1990 Gonghe earthquake
- UTC time: 1990-04-26 09:37:15
- ISC event: 373782
- 373783
- USGS-ANSS: ComCat
- Local date: 26 April 1990
- Local time: 17:37 CST
- Magnitude: 7.0 M_{s}
- Depth: 8.1 km (5.0 mi)
- Epicenter: 35°59′10″N 100°14′42″E﻿ / ﻿35.986°N 100.245°E
- Type: Reverse
- Areas affected: China
- Max. intensity: MMI IX (Violent)
- Casualties: 126 dead

= 1990 Gonghe earthquake =

Earthquake in Tibet

The 1990 Gonghe earthquake occurred on April 26 at 17:37 China Standard Time in Hainan Tibetan Autonomous Prefecture, Qinghai Province. The mainshock had a surface wave magnitude of 7.0 and a moment magnitude of 6.5 . It was presaged by two foreshocks that struck merely seconds before the main earthquake. On the Mercalli intensity scale, the earthquake had a rating of IX (Violent).

==Damage==
At least 126 people died and 2,049 left wounded by the earthquake. Landslides and extensive destruction was reported in the area. Damage to properties was major, with 21,000 homes collapsing and another 66,800 damaged. The Longyangxia Reservoir about 60 km away from the earthquake experienced strong shaking which triggered landslides but its nearby power plant and dam were in normal working conditions. Total damage caused by the earthquake is estimated at 270 million Chinese Yuan.

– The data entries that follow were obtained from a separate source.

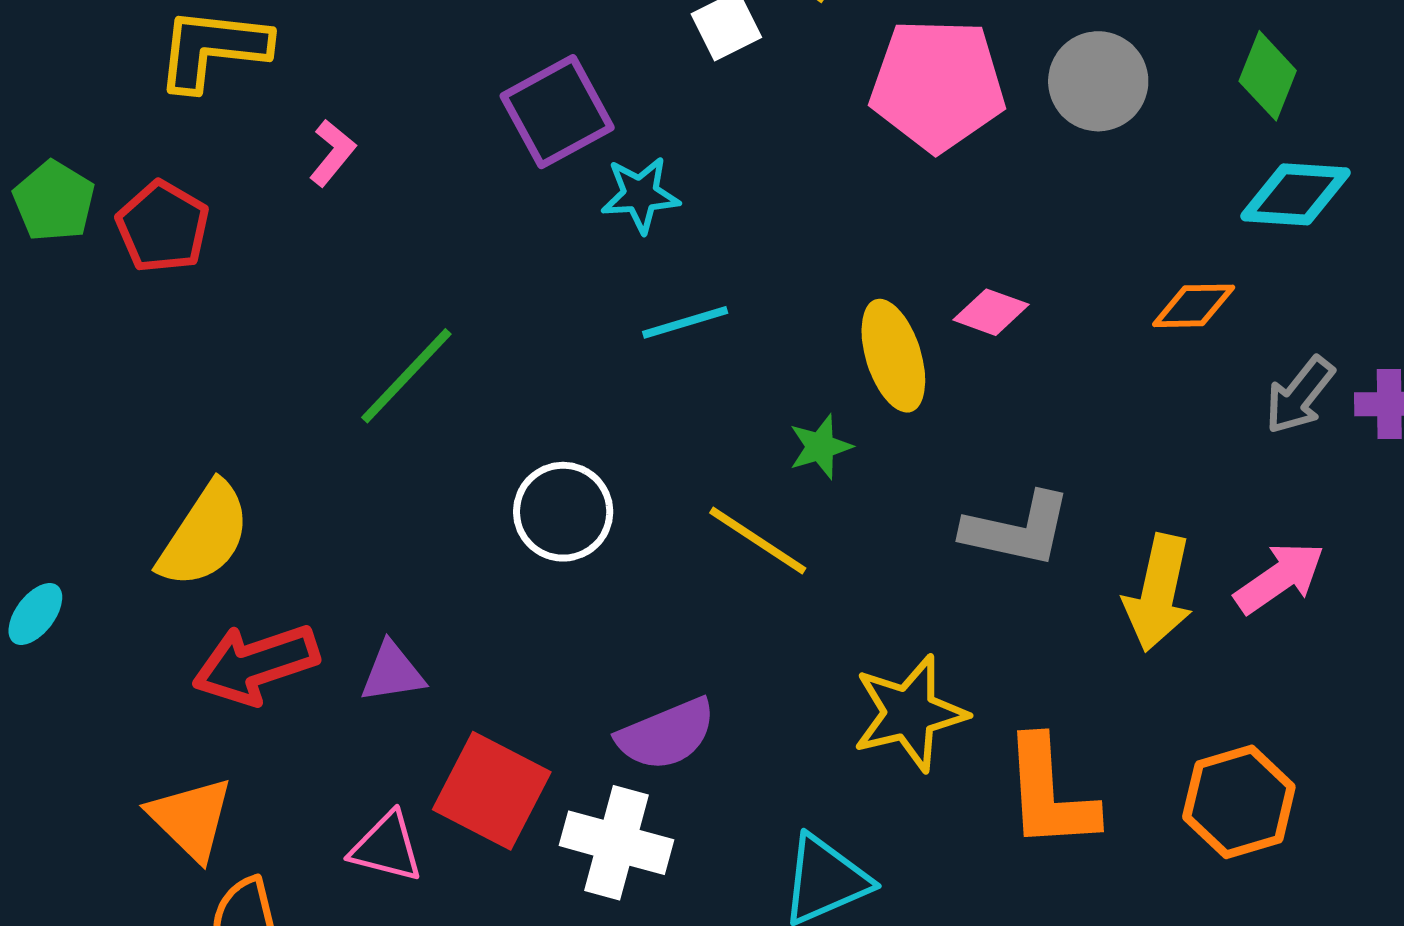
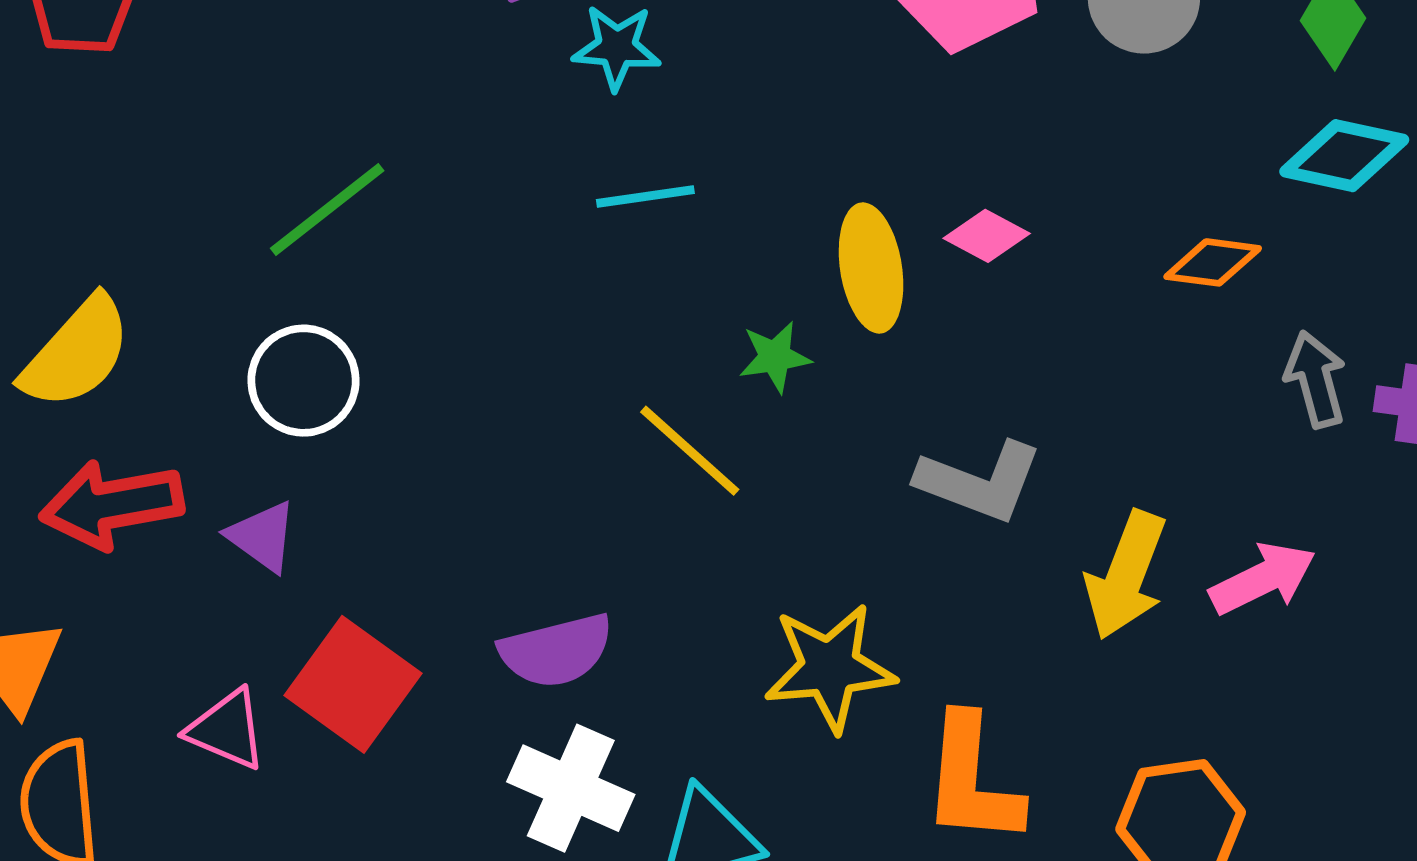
gray arrow: (1300, 395) -> (1315, 379), turned 118
white circle: (563, 512) -> (303, 381), moved
purple triangle: (392, 672) -> (262, 536), turned 36
white cross: (617, 843) -> (571, 788), moved

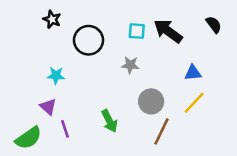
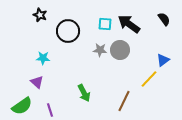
blue triangle: (193, 73) -> (163, 60), moved, turned -32
gray circle: (151, 101) -> (120, 50), moved
purple line: (65, 129) -> (50, 110), moved

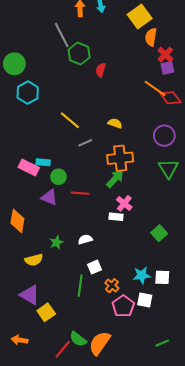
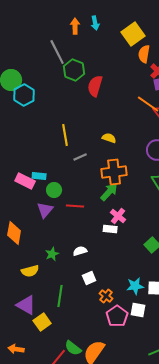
red semicircle: (101, 70) -> (95, 86), size x1.5
cyan hexagon: (28, 93) -> (24, 95), moved
yellow line: (70, 120) -> (65, 135), turned 40
purple triangle: (49, 197) -> (45, 210), turned 48
green line: (80, 286) -> (60, 296), moved

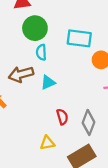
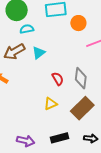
cyan semicircle: (41, 52) -> (27, 29), turned 96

In the zone with the highest intensity, IX, encompassing Gonghe County, all brick and adobe constructed houses were razed. About 320 wood-framed and mud-walled settlements were destroyed, the only 12 left standing suffered serious damage. Brick and concrete bungalows did not collapse but they were severely compromised after the earthquake. In zones with intensities VII and VIII, more homes collapsed, causing casualties. Some old houses in zone VI also collapsed.

==Characteristics==
The earthquake in the northeastern Tibetan Plateau according to seismologists, ruptured a blind thrust fault structure due to the absence of a surface rupture. Elements of both sinistral strike-slip and reverse components were detected during the co-seismic rupture, with the latter having a greater sense. The estimated length and width of the rupture is 37 km and 6 km respectively, with a slip of around 2.7 meters.